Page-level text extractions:
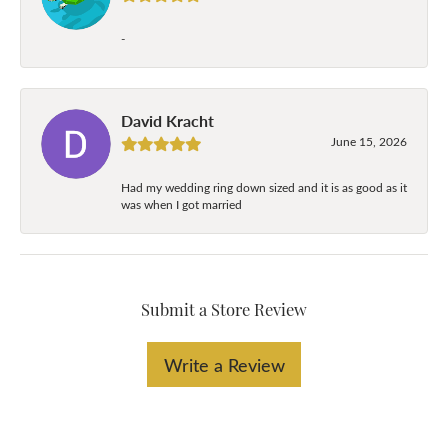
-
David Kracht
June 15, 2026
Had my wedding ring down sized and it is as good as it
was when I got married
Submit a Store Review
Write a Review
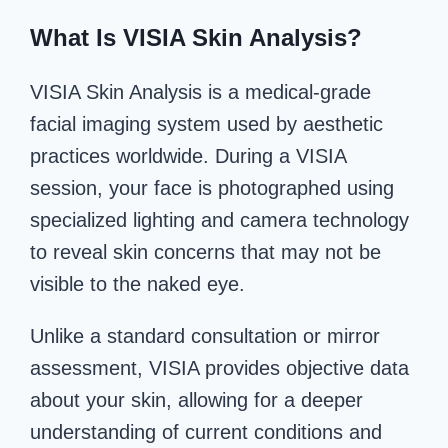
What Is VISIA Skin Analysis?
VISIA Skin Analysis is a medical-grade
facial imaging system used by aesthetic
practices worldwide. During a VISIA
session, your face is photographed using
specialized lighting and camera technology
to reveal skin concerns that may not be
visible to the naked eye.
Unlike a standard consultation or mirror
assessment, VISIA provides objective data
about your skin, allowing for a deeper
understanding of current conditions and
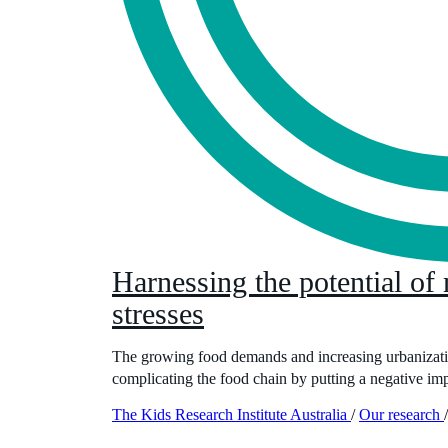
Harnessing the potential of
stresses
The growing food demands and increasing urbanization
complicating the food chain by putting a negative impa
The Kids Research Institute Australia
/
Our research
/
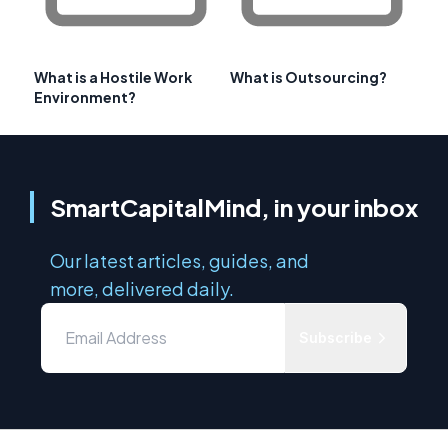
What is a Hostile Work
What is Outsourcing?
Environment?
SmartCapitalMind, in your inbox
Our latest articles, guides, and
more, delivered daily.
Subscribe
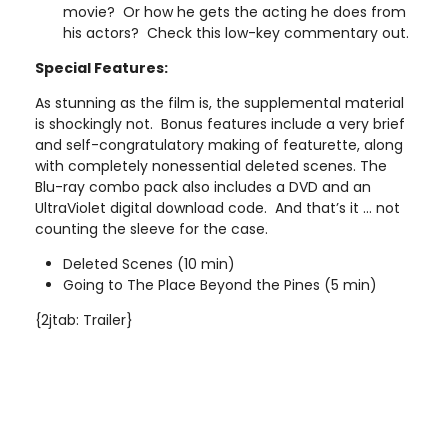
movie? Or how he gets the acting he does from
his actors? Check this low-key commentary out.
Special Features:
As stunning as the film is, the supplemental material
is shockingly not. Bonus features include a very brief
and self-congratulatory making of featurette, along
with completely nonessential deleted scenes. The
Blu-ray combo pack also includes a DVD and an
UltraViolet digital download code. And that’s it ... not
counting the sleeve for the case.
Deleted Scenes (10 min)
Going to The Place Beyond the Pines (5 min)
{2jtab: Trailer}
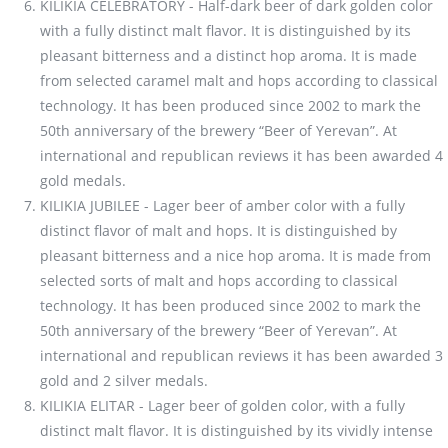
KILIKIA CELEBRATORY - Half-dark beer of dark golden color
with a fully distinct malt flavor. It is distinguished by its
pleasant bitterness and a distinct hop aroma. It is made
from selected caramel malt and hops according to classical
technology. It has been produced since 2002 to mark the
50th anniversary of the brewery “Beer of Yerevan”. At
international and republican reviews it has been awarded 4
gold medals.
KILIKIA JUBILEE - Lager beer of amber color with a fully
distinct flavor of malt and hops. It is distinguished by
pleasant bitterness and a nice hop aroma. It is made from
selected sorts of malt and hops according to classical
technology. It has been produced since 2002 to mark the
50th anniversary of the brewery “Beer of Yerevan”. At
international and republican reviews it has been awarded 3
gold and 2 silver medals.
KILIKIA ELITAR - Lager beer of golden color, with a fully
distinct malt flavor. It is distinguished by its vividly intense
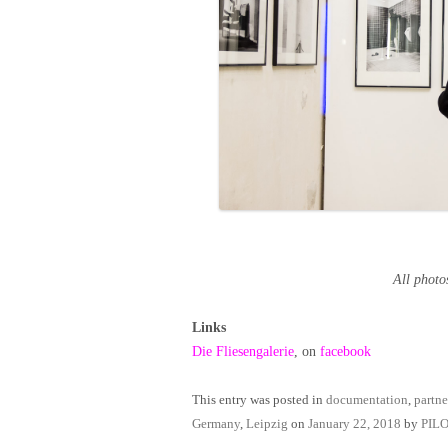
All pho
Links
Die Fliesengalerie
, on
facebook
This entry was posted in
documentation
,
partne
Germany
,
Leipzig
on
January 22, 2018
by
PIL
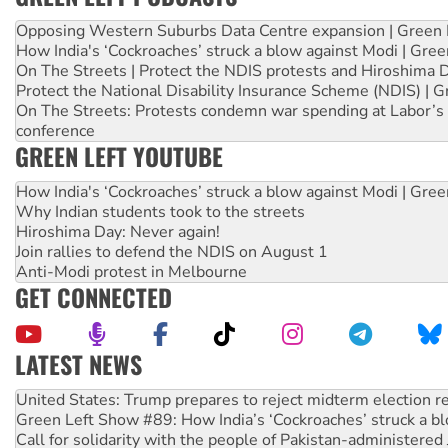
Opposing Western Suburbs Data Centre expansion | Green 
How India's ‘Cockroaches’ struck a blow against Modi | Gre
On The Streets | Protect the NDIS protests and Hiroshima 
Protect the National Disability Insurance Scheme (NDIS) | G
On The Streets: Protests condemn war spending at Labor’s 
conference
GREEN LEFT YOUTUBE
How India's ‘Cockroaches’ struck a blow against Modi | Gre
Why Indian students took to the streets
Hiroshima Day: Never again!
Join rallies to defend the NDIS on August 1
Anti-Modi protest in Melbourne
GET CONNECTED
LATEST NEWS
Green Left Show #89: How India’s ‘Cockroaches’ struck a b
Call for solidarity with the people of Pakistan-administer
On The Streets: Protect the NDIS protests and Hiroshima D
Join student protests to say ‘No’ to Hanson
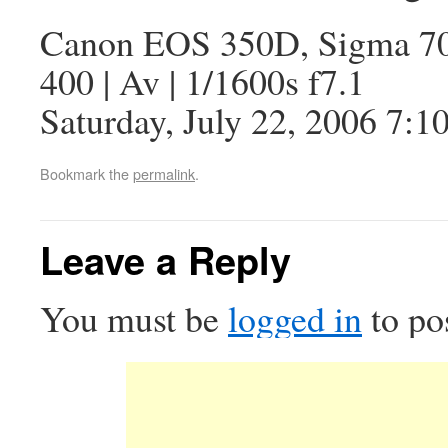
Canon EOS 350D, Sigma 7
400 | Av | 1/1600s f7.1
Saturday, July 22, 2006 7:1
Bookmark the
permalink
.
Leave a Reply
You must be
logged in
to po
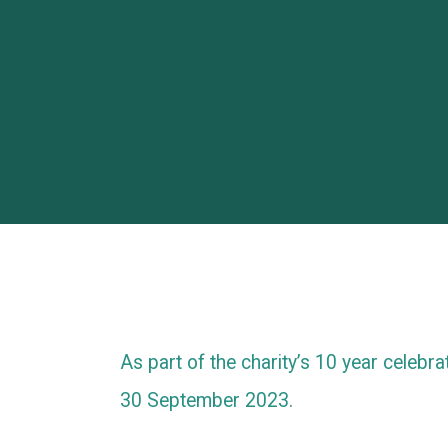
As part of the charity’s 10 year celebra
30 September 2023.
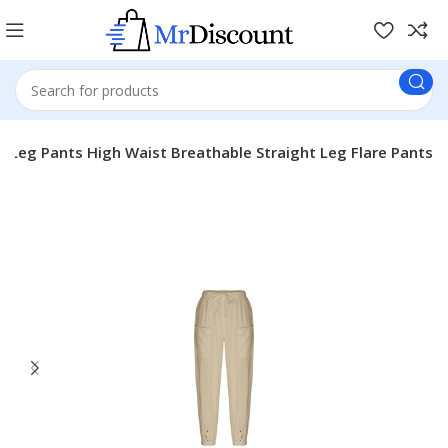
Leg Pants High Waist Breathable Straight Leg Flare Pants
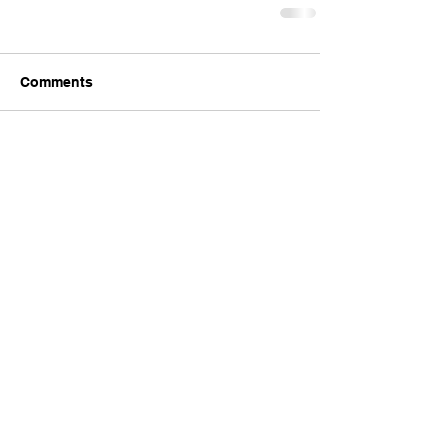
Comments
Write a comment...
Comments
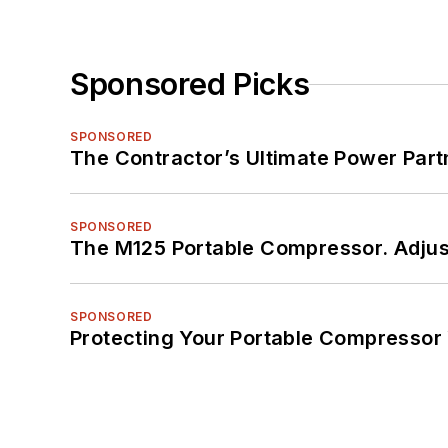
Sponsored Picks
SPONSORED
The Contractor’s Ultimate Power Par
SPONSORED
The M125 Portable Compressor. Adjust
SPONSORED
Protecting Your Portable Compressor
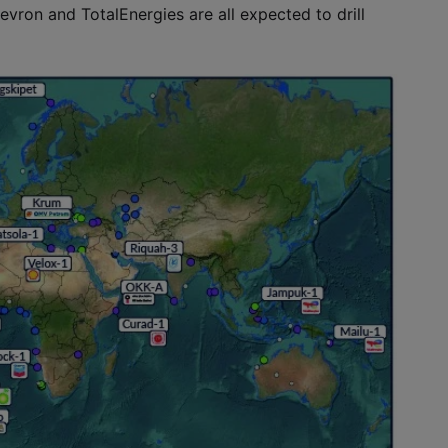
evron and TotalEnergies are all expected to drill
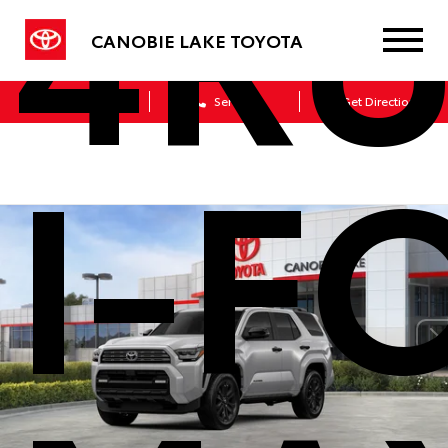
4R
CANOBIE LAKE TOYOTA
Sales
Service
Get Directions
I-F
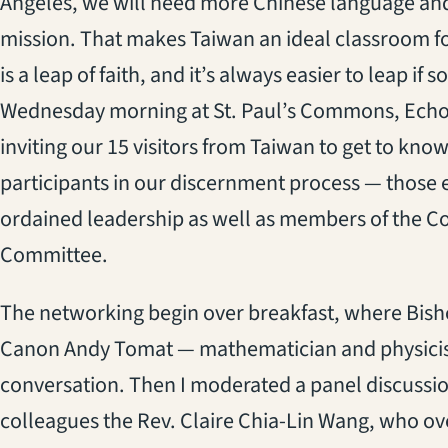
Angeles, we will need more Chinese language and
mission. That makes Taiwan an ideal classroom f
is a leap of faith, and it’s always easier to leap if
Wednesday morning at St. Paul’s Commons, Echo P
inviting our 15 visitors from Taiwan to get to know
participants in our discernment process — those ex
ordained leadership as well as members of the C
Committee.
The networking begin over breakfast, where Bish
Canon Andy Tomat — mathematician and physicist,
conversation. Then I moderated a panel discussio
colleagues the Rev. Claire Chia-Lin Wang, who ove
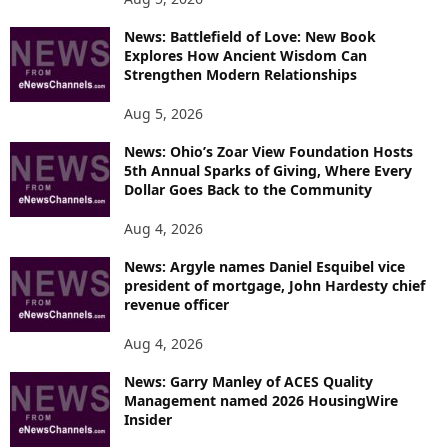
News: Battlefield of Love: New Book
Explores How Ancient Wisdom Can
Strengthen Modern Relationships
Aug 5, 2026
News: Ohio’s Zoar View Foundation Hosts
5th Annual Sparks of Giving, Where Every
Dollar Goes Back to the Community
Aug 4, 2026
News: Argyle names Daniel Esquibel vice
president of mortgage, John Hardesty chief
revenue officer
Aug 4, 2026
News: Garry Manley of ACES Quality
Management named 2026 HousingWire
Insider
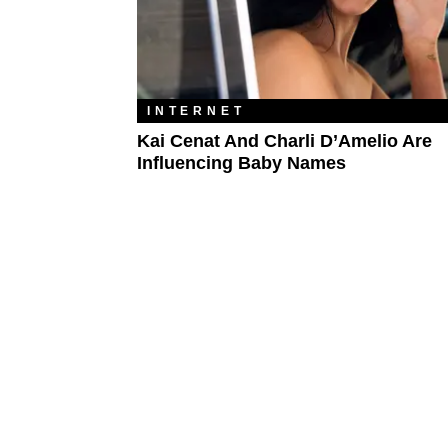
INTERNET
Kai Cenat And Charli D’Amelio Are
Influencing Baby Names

| To do |
Give back exactly, and only, the lines from the one holding "Dollar Goes Back to the Community" through the last line of the entries, with every picture omitted.

| Task result |
Dollar Goes Back to the Community
Aug 4, 2026
News: Argyle names Daniel Esquibel vice
president of mortgage, John Hardesty chief
revenue officer
Aug 4, 2026
News: Garry Manley of ACES Quality
Management named 2026 HousingWire
Insider
INTERNET
Kai Cenat And Charli D’Amelio Are
Influencing Baby Names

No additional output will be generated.